Le certificat médical initial rédigé le 27 mars 2024, soit le même jour que l’accident, fait mention d’une « entorse du genou droit ».
Le 04 avril 2024, la société [11] a formulé des réserves en remettant en cause la matérialité du fait accidentel soulignant qu’aucun témoin n’était présent, qu’aucune lésion corporelle autre que la douleur n’a été constatée, qu’il n’existe aucun fait soudain et considérant enfin que cette lésion survient probablement d’un état antérieur.
A l’issue de l’instruction menée par la [5] (ci-après [6]), cette dernière a notifié le 1er juillet 2024 à la société [11] sa décision de prendre en charge l’accident subi le 27 mars 2024 par son salarié, au titre de la législation relative aux risques professionnels.
Le 08 août 2024, la société [11] a contesté la prise en charge de cet accident devant la commission de recours amiable, qui par décision du 17 octobre 2024, a rejeté sa demande.
Par courrier recommandé du 16 décembre 2024, la société [11] a saisi le pôle social du tribunal judiciaire de Valenciennes.
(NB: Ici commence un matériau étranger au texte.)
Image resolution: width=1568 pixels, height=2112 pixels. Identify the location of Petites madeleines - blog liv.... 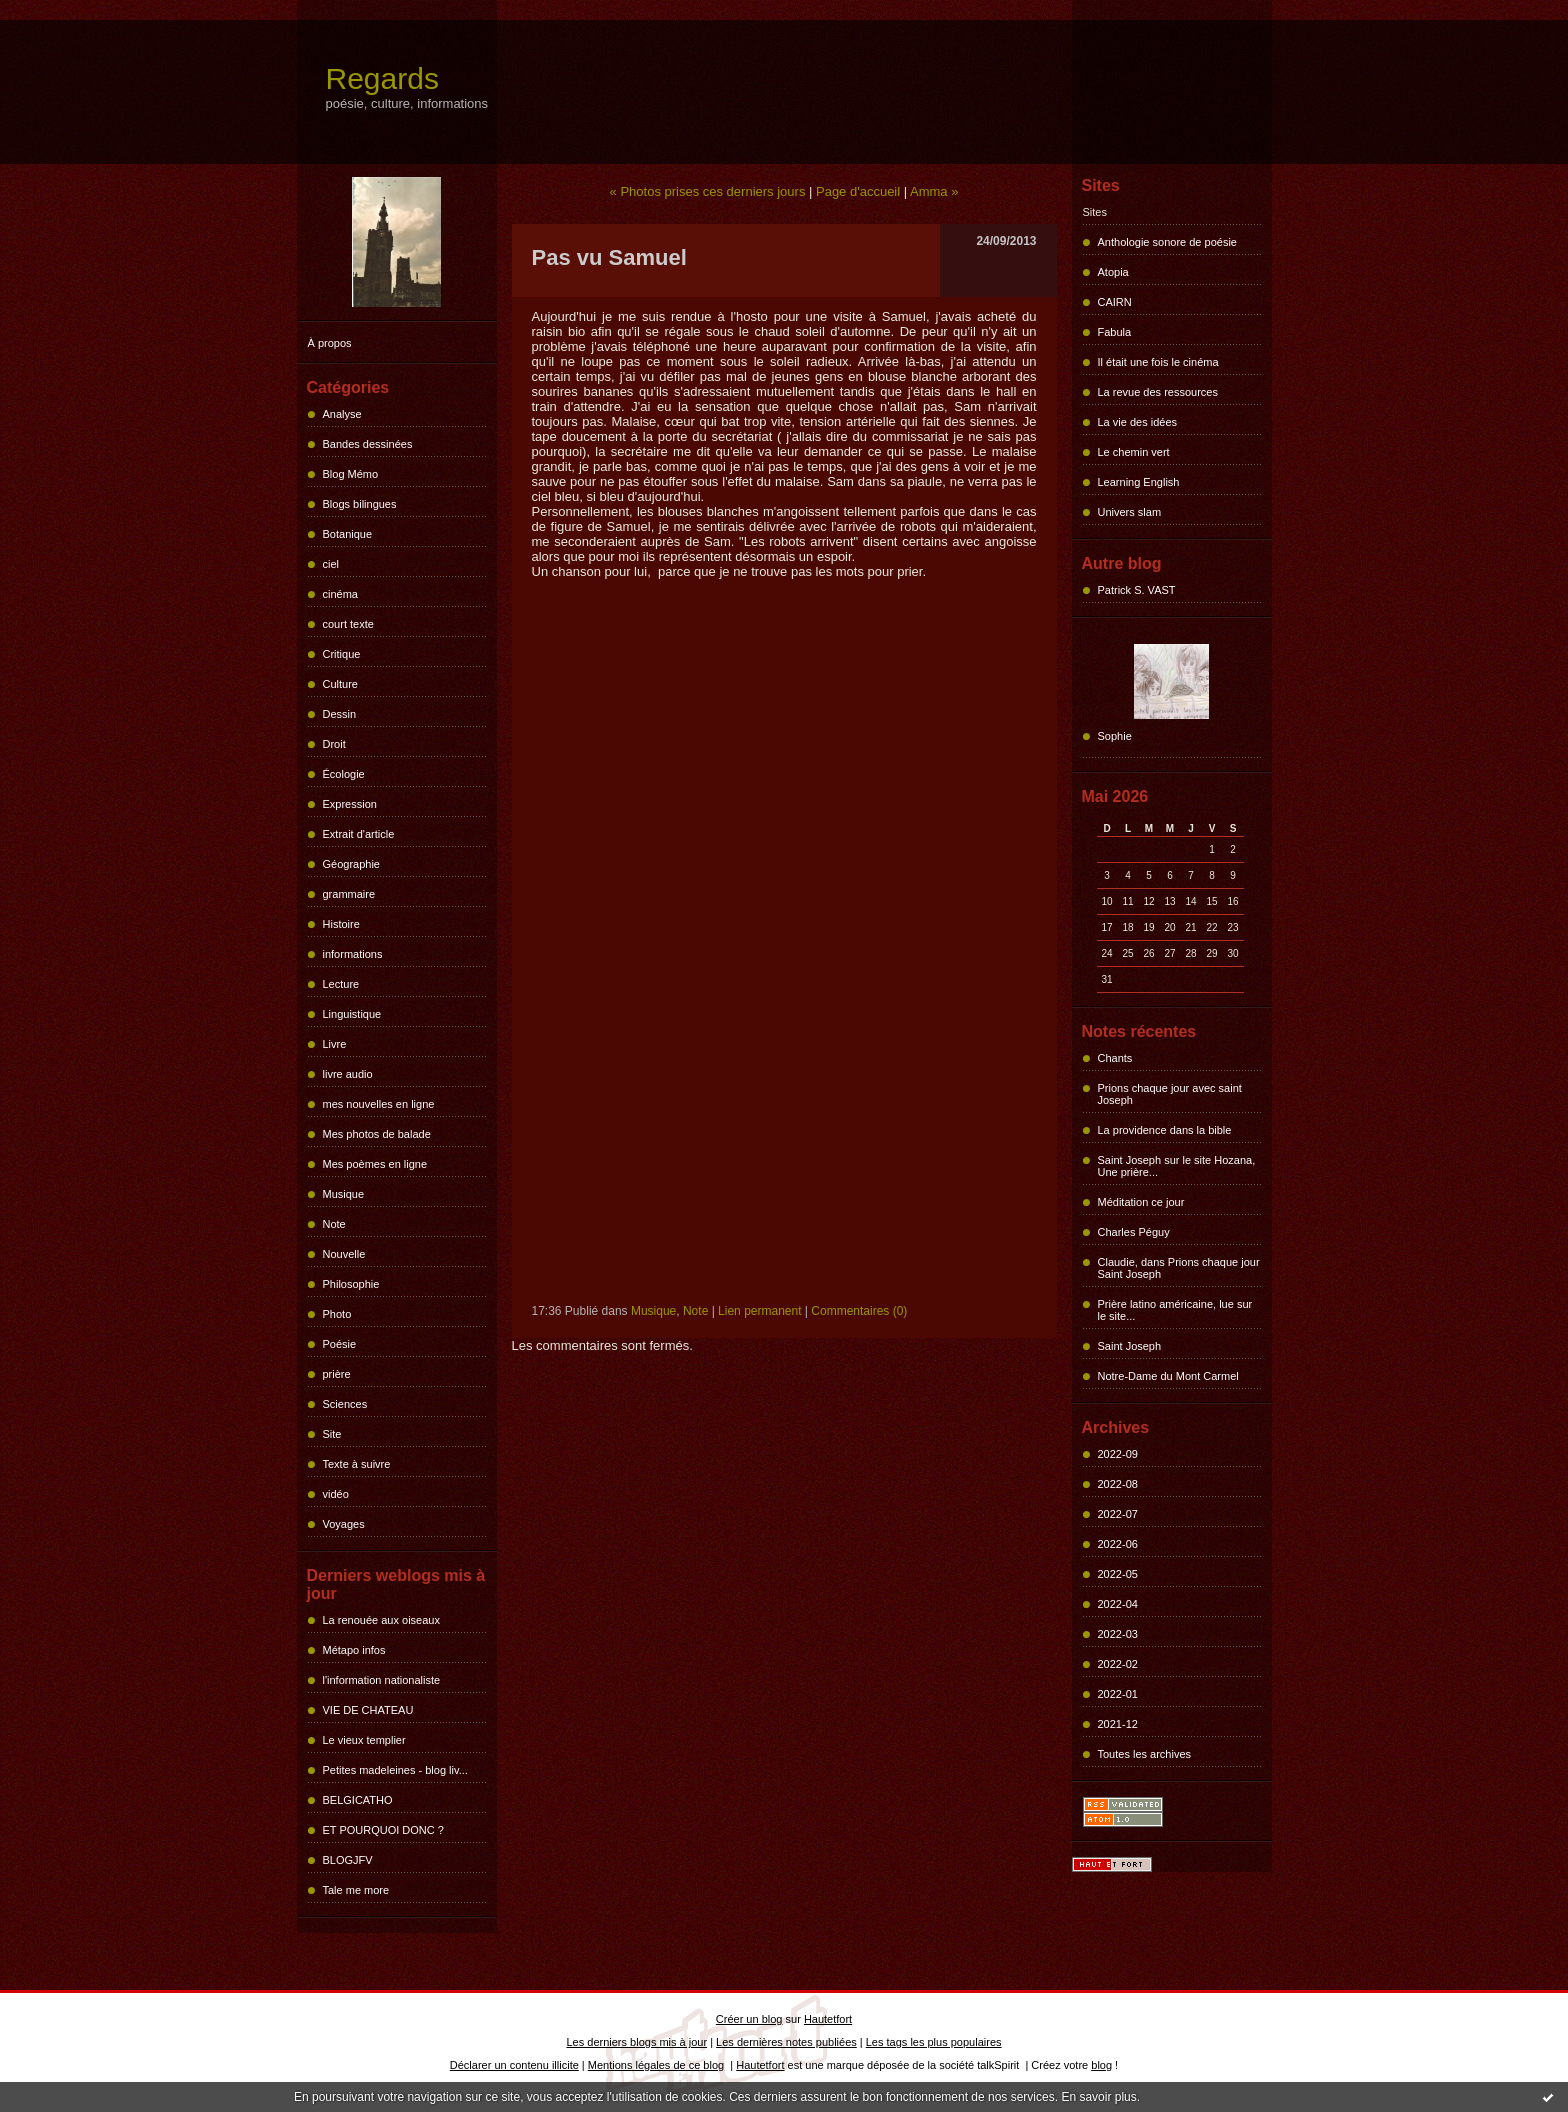 (395, 1770).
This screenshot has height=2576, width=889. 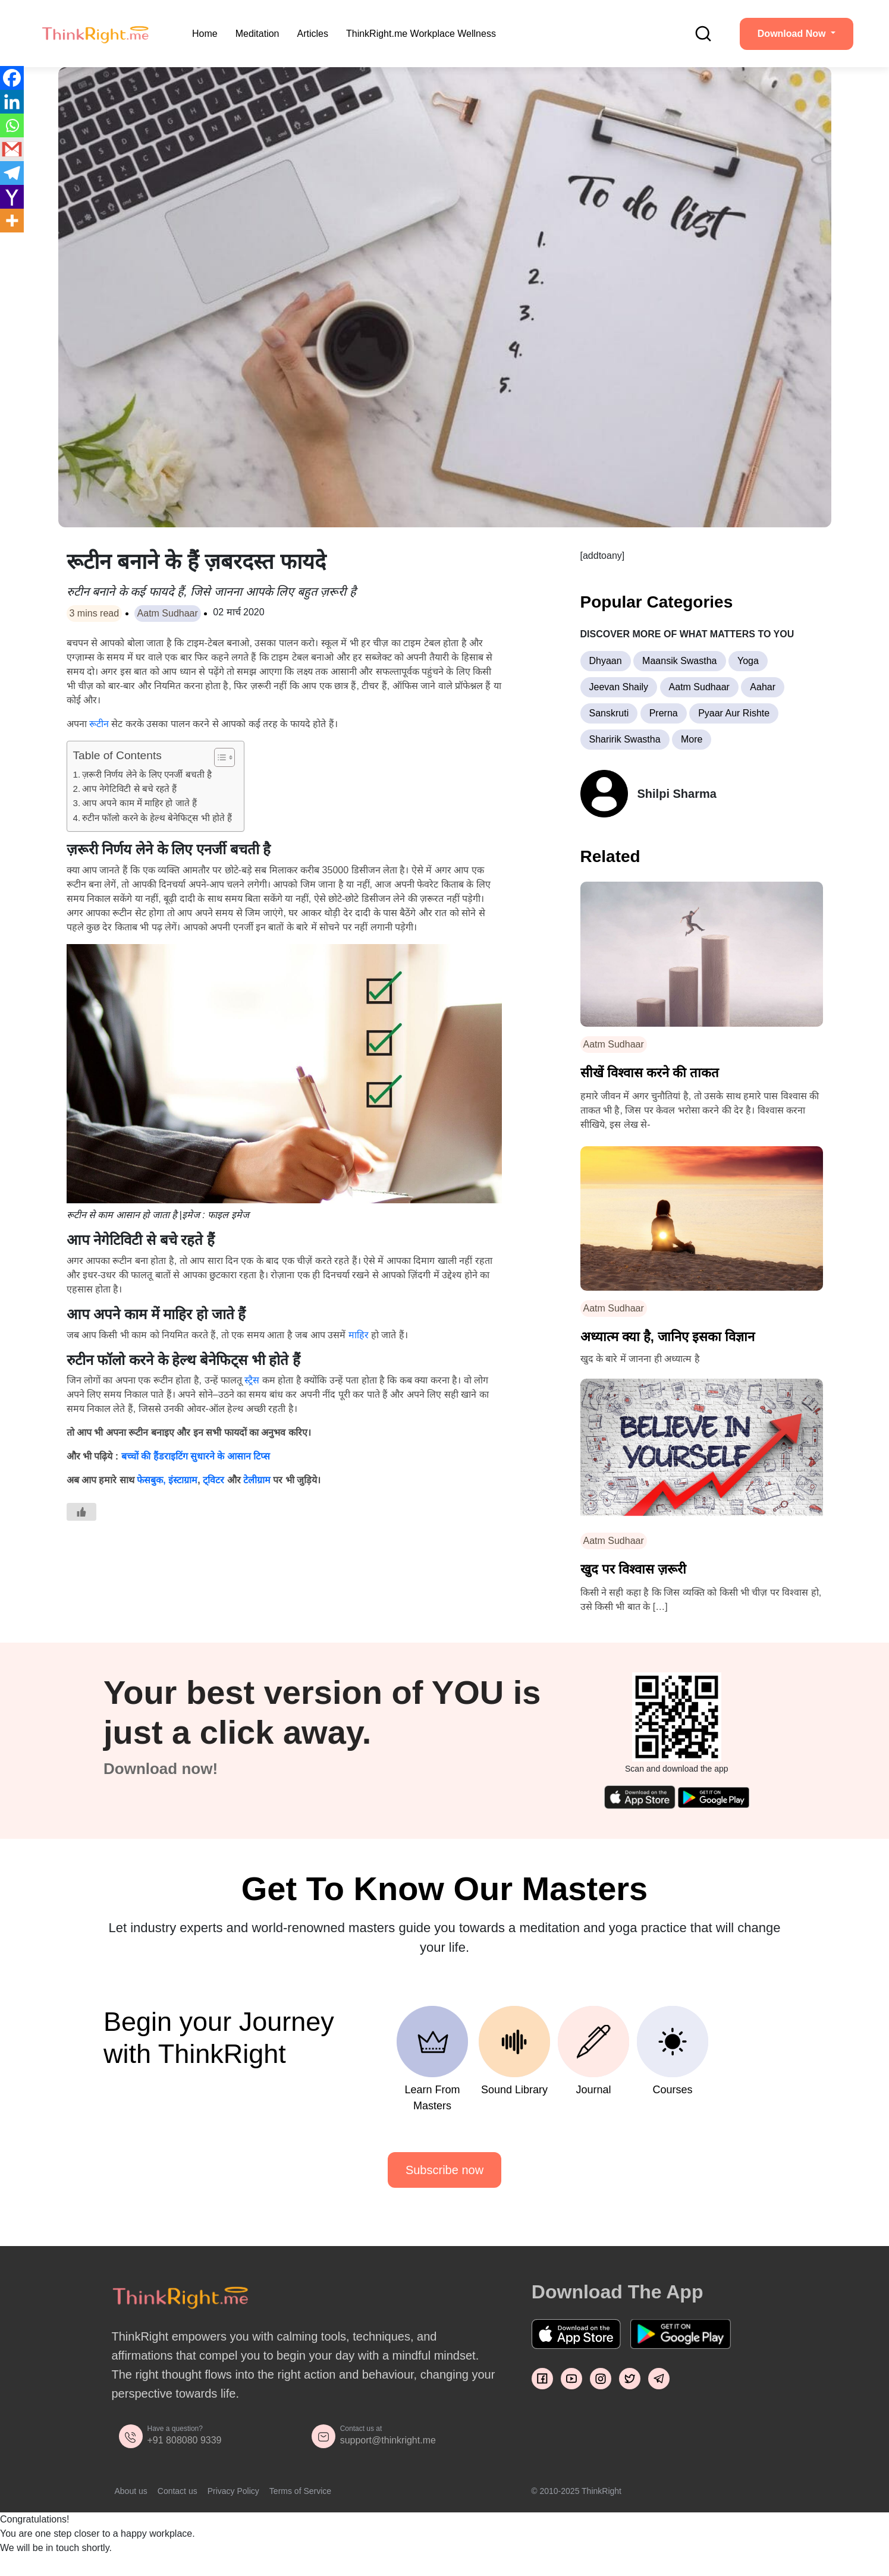 What do you see at coordinates (605, 661) in the screenshot?
I see `Dhyaan` at bounding box center [605, 661].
L’affaire a été appelée et retenue à l’audience du 12 septembre 2025.
***
En cette circonstance, par observations orales de son conseil reprenant les termes de ses dernières conclusions visées à l’audience, la société [11] demande au tribunal de :
— déclarer le recours de la société [11] recevable et bien fondé ;
A titre principal : sur la survenance non établie d’un accident aux temps et lieu de travail à l’origine des lésions indemnisées
— juger inopposable, à l’endroit de la société [11], la décision de prise en charge de l’accident du 27 mars 2024 déclaré par M. [U] ;
A titre subsidiaire : sur l’existence manifeste d’une cause totalement étrangère au travail
— juger inopposable, à l’endroit de la société [10], la décision de prise en charge de l’accident du 27 mars 2024 déclaré par M. [U] ;
A titre infiniment subsidiaire : sur la nécessité d’ordonner une expertise médicale sur pièces
— ordonner avant dire droit une expertise médicale judiciaire sur pièces afin de vérifier la bonne imputabilité de la lésion litigieuse dont a été victime M. [U] au travail réalisé pour le compte de la société [10] ;
— à ce titre, mettre les frais de consultation ou d’expertise à la charge exclusive de la [3] ;
— si par extraordinaire le tribunal estimerait que l’ensemble des éléments versés au débat par le requérant ne seraient pas de nature à caractériser, à minima, un commencement de preuve d’une cause totalement étrangère au travail susceptible d’être à l’origine du sinistre litigieux, justifier de manière motivée et étayée sa position ;
— en précisant d’une part en quoi les éléments versés aux débats sont insuffisants ;
— en précisent, après avoir tenu compte de l’absence d’investigations médicales diligentées par la caisse dans ce dossier ainsi que des obstacles légaux et objectifs de l’employeur, vis-à-vis de son salarié, dans la récupération et la production d’éléments revêtant une nature médicale, les pièces/documents qui auraient été susceptibles, dans le cas d’espèce, de caractériser ce commencement de preuve.
*
Pour sa part, par observations orales reprenant les termes de ses dernières conclusions visées à l’audience, la [4], dûment représentée, demande au tribunal de déclarer la décision de la caisse de prise en charge de l’accident du travail de M. [U] opposable à la société [9] et, en conséquence, débouter la société [9] de l’intégralité de ses demandes.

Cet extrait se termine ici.